Komisi Pemberantasan Korupsi (KPK) masih belum melakukan penangkapan terhadap Gubernur Kalimantan Selatan (Kalsel), Sahbirin Noor. Padahal, ia telah ditetapkan sebagai tersangka kasus dugaan suap pengadaan barang dan jasa di lingkungan Pemerintah Provinsi Kalimantan Selatan. Lantas, siapakah Sahbirin Noor (SHB)?
KPK telah menetapkan tujuh orang sebagai tersangka kasus dugaan korupsi senilai Rp12 miliar di lingkungan Pemprov Kalimantan Selatan.
Enam orang telah ditahan sesuai jalannya uang suap ke para tersangka. Menurut Direktur Penyidik KPK Asep Guntur Rahayu, uang tersebut belum sampai di tangan Sahbirin Noor.
Penetapan Sahbirin Noor sebagai tersangka berdasarkan ekspos perkara. Di sana ditemukan cukup bukti untuk menetapkannya sebagai tersangka. Namun, hingga kini KPK belum menahan Sahbirin Noor.
Wakil Ketua KPK Nurul Ghufron memang membuka opsi menerbitkan daftar pencarian orang (DPO) untuk Sahbirin Noor.

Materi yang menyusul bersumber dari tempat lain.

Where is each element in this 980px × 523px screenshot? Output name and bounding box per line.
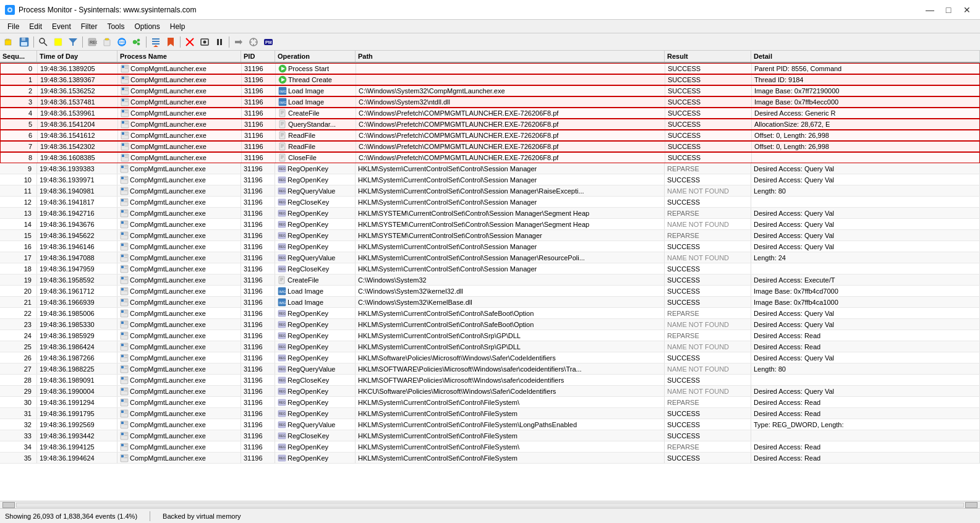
tools3-button[interactable]: PM	[262, 35, 275, 49]
table-row[interactable]: 25 19:48:36.1986424 CompMgmtLauncher.exe…	[0, 341, 980, 352]
file-button[interactable]	[100, 35, 114, 49]
menu-event[interactable]: Event	[47, 21, 76, 32]
table-row[interactable]: 16 19:48:36.1946146 CompMgmtLauncher.exe…	[0, 241, 980, 252]
header-seq[interactable]: Sequ...	[0, 51, 37, 62]
table-row[interactable]: 1 19:48:36.1389367 CompMgmtLauncher.exe …	[0, 74, 980, 85]
table-row[interactable]: 33 19:48:36.1993442 CompMgmtLauncher.exe…	[0, 430, 980, 441]
open-button[interactable]	[2, 35, 16, 49]
tools1-button[interactable]	[232, 35, 245, 49]
table-row[interactable]: 31 19:48:36.1991795 CompMgmtLauncher.exe…	[0, 408, 980, 419]
table-row[interactable]: 2 19:48:36.1536252 CompMgmtLauncher.exe …	[0, 85, 980, 96]
maximize-button[interactable]: □	[940, 3, 957, 17]
bookmark-button[interactable]	[164, 35, 177, 49]
table-row[interactable]: 15 19:48:36.1945622 CompMgmtLauncher.exe…	[0, 230, 980, 241]
header-process[interactable]: Process Name	[117, 51, 241, 62]
menu-filter[interactable]: Filter	[76, 21, 103, 32]
autoscroll-button[interactable]	[149, 35, 163, 49]
minimize-button[interactable]: —	[922, 3, 938, 17]
registry-button[interactable]: REG	[85, 35, 99, 49]
table-row[interactable]: 19 19:48:36.1958592 CompMgmtLauncher.exe…	[0, 274, 980, 286]
table-row[interactable]: 34 19:48:36.1994125 CompMgmtLauncher.exe…	[0, 441, 980, 453]
header-detail[interactable]: Detail	[751, 51, 980, 62]
table-row[interactable]: 3 19:48:36.1537481 CompMgmtLauncher.exe …	[0, 96, 980, 108]
table-row[interactable]: 12 19:48:36.1941817 CompMgmtLauncher.exe…	[0, 197, 980, 208]
cell-pid: 31196	[241, 241, 275, 252]
filter-button[interactable]	[66, 35, 80, 49]
table-row[interactable]: 6 19:48:36.1541612 CompMgmtLauncher.exe …	[0, 130, 980, 141]
table-row[interactable]: 0 19:48:36.1389205 CompMgmtLauncher.exe …	[0, 63, 980, 74]
cell-time: 19:48:36.1389367	[38, 75, 118, 85]
menu-help[interactable]: Help	[165, 21, 190, 32]
table-row[interactable]: 23 19:48:36.1985330 CompMgmtLauncher.exe…	[0, 319, 980, 330]
svg-rect-196	[121, 288, 124, 291]
table-row[interactable]: 20 19:48:36.1961712 CompMgmtLauncher.exe…	[0, 286, 980, 297]
cell-pid: 31196	[241, 297, 275, 307]
svg-text:REG: REG	[279, 312, 286, 315]
header-time[interactable]: Time of Day	[37, 51, 117, 62]
cell-operation: IMG Load Image	[276, 86, 356, 96]
table-row[interactable]: 7 19:48:36.1542302 CompMgmtLauncher.exe …	[0, 141, 980, 152]
table-row[interactable]: 17 19:48:36.1947088 CompMgmtLauncher.exe…	[0, 252, 980, 263]
scrollbar-horizontal[interactable]	[0, 501, 980, 508]
table-row[interactable]: 35 19:48:36.1994624 CompMgmtLauncher.exe…	[0, 453, 980, 464]
table-row[interactable]: 5 19:48:36.1541204 CompMgmtLauncher.exe …	[0, 119, 980, 130]
svg-rect-210	[121, 310, 124, 313]
header-path[interactable]: Path	[356, 51, 665, 62]
svg-rect-273	[121, 410, 124, 413]
cell-time: 19:48:36.1941817	[37, 197, 117, 207]
highlight-button[interactable]	[51, 35, 65, 49]
table-row[interactable]: 14 19:48:36.1943676 CompMgmtLauncher.exe…	[0, 219, 980, 230]
table-row[interactable]: 28 19:48:36.1989091 CompMgmtLauncher.exe…	[0, 375, 980, 386]
table-row[interactable]: 8 19:48:36.1608385 CompMgmtLauncher.exe …	[0, 152, 980, 163]
clear-button[interactable]	[183, 35, 197, 49]
table-row[interactable]: 4 19:48:36.1539961 CompMgmtLauncher.exe …	[0, 108, 980, 119]
table-row[interactable]: 22 19:48:36.1985006 CompMgmtLauncher.exe…	[0, 308, 980, 319]
table-row[interactable]: 13 19:48:36.1942716 CompMgmtLauncher.exe…	[0, 208, 980, 219]
process-button[interactable]	[130, 35, 143, 49]
cell-process: CompMgmtLauncher.exe	[117, 297, 241, 307]
table-row[interactable]: 27 19:48:36.1988225 CompMgmtLauncher.exe…	[0, 364, 980, 375]
cell-detail: Desired Access: Query Val	[751, 219, 980, 229]
svg-rect-161	[124, 234, 127, 236]
capture-button[interactable]	[198, 35, 211, 49]
cell-path: C:\Windows\Prefetch\COMPMGMTLAUNCHER.EXE…	[356, 108, 665, 118]
cell-pid: 31196	[241, 274, 275, 285]
table-row[interactable]: 10 19:48:36.1939971 CompMgmtLauncher.exe…	[0, 174, 980, 185]
table-row[interactable]: 9 19:48:36.1939383 CompMgmtLauncher.exe …	[0, 163, 980, 174]
pause-button[interactable]	[213, 35, 226, 49]
menu-edit[interactable]: Edit	[24, 21, 47, 32]
table-row[interactable]: 32 19:48:36.1992569 CompMgmtLauncher.exe…	[0, 419, 980, 430]
cell-time: 19:48:36.1989091	[37, 375, 117, 385]
svg-rect-225	[124, 333, 127, 334]
cell-detail: Length: 80	[751, 185, 980, 196]
cell-result: NAME NOT FOUND	[665, 319, 751, 330]
cell-pid: 31196	[241, 286, 275, 296]
table-row[interactable]: 24 19:48:36.1985929 CompMgmtLauncher.exe…	[0, 330, 980, 341]
table-row[interactable]: 18 19:48:36.1947959 CompMgmtLauncher.exe…	[0, 263, 980, 274]
save-button[interactable]	[17, 35, 31, 49]
cell-path	[356, 64, 665, 74]
network-button[interactable]	[115, 35, 129, 49]
table-row[interactable]: 26 19:48:36.1987266 CompMgmtLauncher.exe…	[0, 352, 980, 364]
table-row[interactable]: 21 19:48:36.1966939 CompMgmtLauncher.exe…	[0, 297, 980, 308]
find-button[interactable]	[36, 35, 50, 49]
header-pid[interactable]: PID	[241, 51, 275, 62]
cell-process: CompMgmtLauncher.exe	[117, 341, 241, 352]
cell-detail: Desired Access: Query Val	[751, 208, 980, 218]
cell-pid: 31196	[242, 119, 276, 129]
svg-rect-290	[121, 436, 127, 436]
table-row[interactable]: 30 19:48:36.1991294 CompMgmtLauncher.exe…	[0, 397, 980, 408]
menu-tools[interactable]: Tools	[102, 21, 129, 32]
header-result[interactable]: Result	[665, 51, 751, 62]
tools2-button[interactable]	[247, 35, 260, 49]
cell-pid: 31196	[241, 174, 275, 185]
close-button[interactable]: ✕	[959, 3, 975, 17]
svg-rect-269	[121, 402, 127, 403]
table-row[interactable]: 11 19:48:36.1940981 CompMgmtLauncher.exe…	[0, 185, 980, 197]
menu-file[interactable]: File	[2, 21, 24, 32]
svg-text:REG: REG	[279, 189, 286, 193]
menu-options[interactable]: Options	[129, 21, 164, 32]
svg-rect-76	[279, 109, 285, 117]
table-row[interactable]: 29 19:48:36.1990004 CompMgmtLauncher.exe…	[0, 386, 980, 397]
header-operation[interactable]: Operation	[275, 51, 356, 62]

Sebelum itu, penyidik akan lebih dulu melakukan pemanggilan terhadap yang bersangkutan. DPO akan diterbitkan apabila Sahbirin Noor tidak kooperatif dengan tidak memenuhi panggilan penyidik.

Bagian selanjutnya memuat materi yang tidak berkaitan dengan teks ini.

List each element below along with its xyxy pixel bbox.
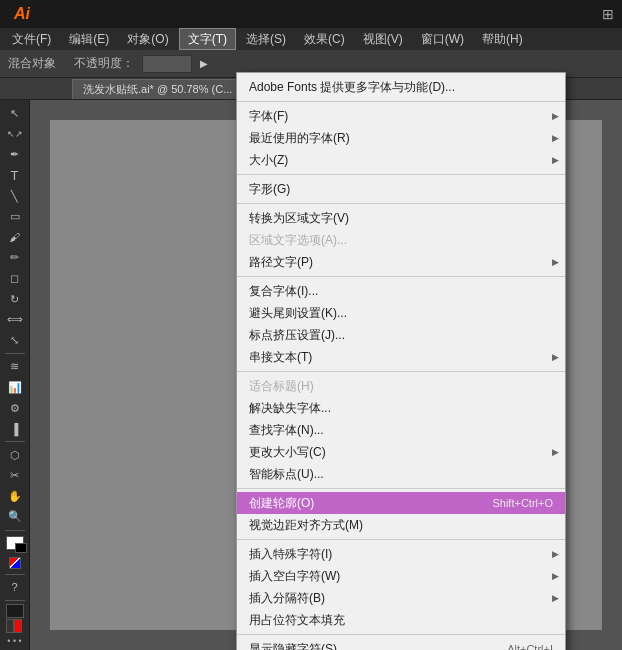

“Kami akan lakukan prosedur pemanggilan. Tidak hadir, kami panggil kembali. Tidak hadir lagi akan kami DPO,” ujar Ghufron pada Selasa (9/10/2024), dikutip dari Antara.
Nama Sahbirin Noor memang santer diberitakan belakangan ini. Ia diduga terlibat dalam dugaan penerimaan hadiah atau janji oleh penyelenggara negara dan perwakilannya di Kalimantan Selatan.
Wakil Ketua KPK Alexander Marwata mengungkapkan adanya temuan uang di tangan orang yang diduga kepercayaan Sahbirin Noor. Dari situ, Alex menduga ada operasi senyap di lingkungan Pemprov Kalimantan Selatan yang berhubungan dengan gubernurnya langsung.
Lantas, siapakah Sahbirin Noor? Simak profil lengkapnya berikut ini!
Profil Sahbirin Noor
Sahbirin Noor lahir pada 12 November 1967 di Banjarmasin. Ia menjabat sebagai Gubernur Kalimantan Selatan selama dua periode. Sebelum itu, Sahbirin Noor sempat berkarier sebagai pegawai negeri sipil dan terjun ke dunia bisnis.
Pendidikannya dimulai dari MI TPI Budi Mulia Banjarmasin. Ia kemudian melanjutkan pendidikan menengah di SMP Negeri 10 Banjarmasin dan SMA Negeri 5 Banjarmasin. Pada 1995, Sahbirin melanjutkan pendidikan tinggi di UNISKA Banjarmasin.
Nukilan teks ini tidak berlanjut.